A Site-to-Site VPN connection consists of two VPN tunnels between a virtual private gateway or transit gateway on the AWS side, and a customer gateway device located in your data center. A customer gateway device is a physical device or software appliance that you configure on your side of the Site-to-Site VPN connection.

Connect VPCs and networks

You can create a VPC peering connection between two VPCs that enables you to route traffic between them privately. Instances in either VPC can communicate with each other as if they are within the same network.

You can also create a transit gateway and use it to interconnect your VPCs and on-premises networks. The transit gateway acts as a Regional virtual router for traffic flowing between its attachments, which can include VPCs, VPN connections, AWS Direct Connect gateways, and transit gateway peering connections.

AWS private global network considerations

AWS provides a high-performance, and low-latency private global network that delivers a secure cloud computing environment to support your networking needs.
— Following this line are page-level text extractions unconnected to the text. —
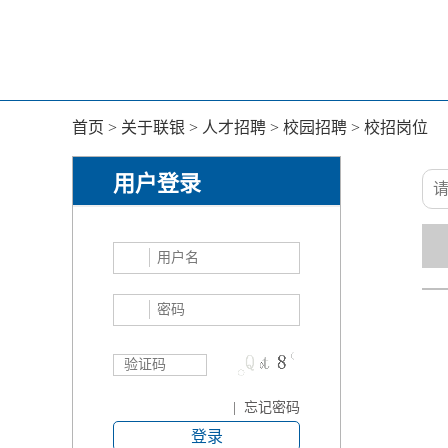
首页
>
关于联银
>
人才招聘
>
校园招聘
>
校招岗位
用户登录
|
忘记密码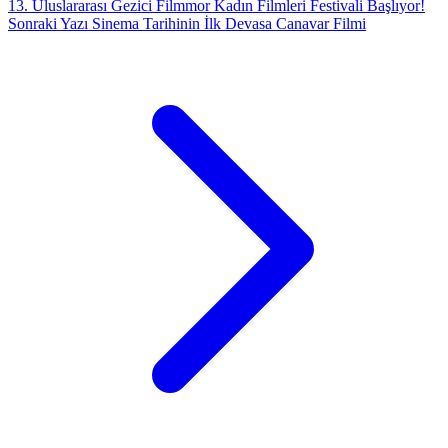
13. Uluslararası Gezici Filmmor Kadın Filmleri Festivali Başlıyor!
Sonraki Yazı
Sinema Tarihinin İlk Devasa Canavar Filmi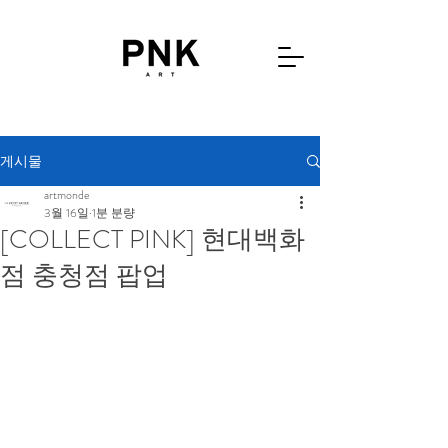
게시물
artmonde
3월 16일
1분 분량
[COLLECT PINK] 현대백화
점 충청점 팝업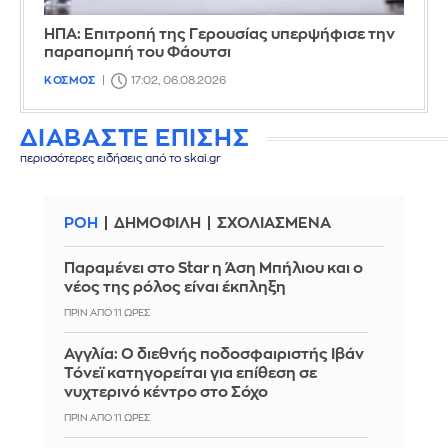
ΗΠΑ: Επιτροπή της Γερουσίας υπερψήφισε την
παραπομπή του Φάουτσι
ΚΟΣΜΟΣ
17:02, 06.08.2026
ΔΙΑΒΑΣΤΕ ΕΠΙΣΗΣ
περισσότερες ειδήσεις από το skai.gr
ΡΟΗ
ΔΗΜΟΦΙΛΗ
ΣΧΟΛΙΑΣΜΕΝΑ
Παραμένει στο Star η Άση Μπήλιου και ο
νέος της ρόλος είναι έκπληξη
ΠΡΙΝ ΑΠΌ 11 ΏΡΕΣ
Αγγλία: Ο διεθνής ποδοσφαιριστής Ιβάν
Τόνεϊ κατηγορείται για επίθεση σε
νυχτερινό κέντρο στο Σόχο
ΠΡΙΝ ΑΠΌ 11 ΏΡΕΣ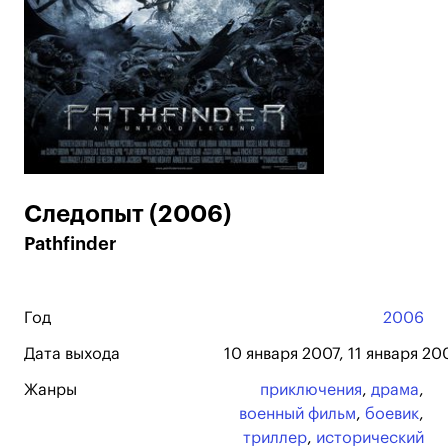
Следопыт (2006)
Pathfinder
Год
2006
Дата выхода
10 января 2007, 11 января 20
Жанры
приключения
,
драма
,
военный фильм
,
боевик
,
триллер
,
исторический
AWS Regions are connected to multiple Internet Service Providers (ISPs) as well as to a private global network backbone, which provides improved network performance for cross-Region traffic sent by customers.

The following considerations apply:

  • Traffic that is in an Availability Zone, or between Availability Zones in all Regions, routes over the AWS private global network.

  • Traffic that is between Regions always routes over the AWS private global network, except for China Regions.

Network packet loss can be caused by a number of factors, including network flow collisions, lower level (Layer 2) errors, and other network failures. We engineer and operate our networks to minimize packet loss. We measure packet-loss rate (PLR) across the global backbone that connects the AWS Regions. We operate our backbone network to target a p99 of the hourly PLR of less than 0.0001%.